As she prepared for "Into the Woods," her very first theater production for Minneapolis-based Ten Thousand Things, director Marcela Lorca recalled the best advice she ever received. Two simple words that help whenever she feels overwhelmed.
They came from a longtime Guthrie Theater colleague, the late Ken Washington, who led the theater's actor training program before Lorca took over in 2014.
"He was a very generous, kind man, a real noble person," recalled the soft-spoken Lorca, over a latté at Minneapolis' Birchwood Cafe. "Whenever I had a question, I would go to him because he was such a wise person. I'd ask my question and he would smile and say, 'You know.' And I'd think, 'Of course I know.' It would send me right back into searching for my own answers."
The advice comes in handy these days. Lorca took over as artistic director of Ten Thousand Things last fall, a job she describes as "huge." And now she's in the midst of her first directing project for the tiny but ambitious theater, which also happens to be her first directing job since "Disgraced" at the Guthrie three years ago. Stephen Sondheim and James Lapine's "Into the Woods" features a complex plot and multiple lead characters. And it's a meticulously composed musical that, true to TTT's mission, will be traveling to prisons and senior centers in addition to having ticketed performances.
Actor Austene Van plays the Witch (Meryl Streep's role in the 2014 movie version) in a show about fairy tale characters whose lives reach a simultaneous crossroads.
After a recent rehearsal, Van marveled at "the audacity of doing this big, big, big ol' musical." "It's a big'un!" she said.
Lorca likes a challenge, though. In fact, she picked "Into the Woods" for her TTT debut precisely because of the work's ambition.

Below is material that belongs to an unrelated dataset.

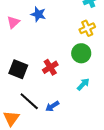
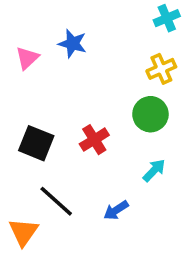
blue arrow: (52, 106) -> (116, 210), moved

"I've always been intrigued by the humor, the lightness, but also the depth and the darkness that it can take you to," Lorca said. TTT founder Michelle Hensley often spoke about fairy tales as ideal for the theater's nontraditional audiences, since the form gives audiences a way to distance themselves. With "Into the Woods," Lorca said, "it's not devastating because of the fairy tale frame you see it through. It's removed enough from reality that you can afford to dive into people being killed, losing their children, sacrificing for each other."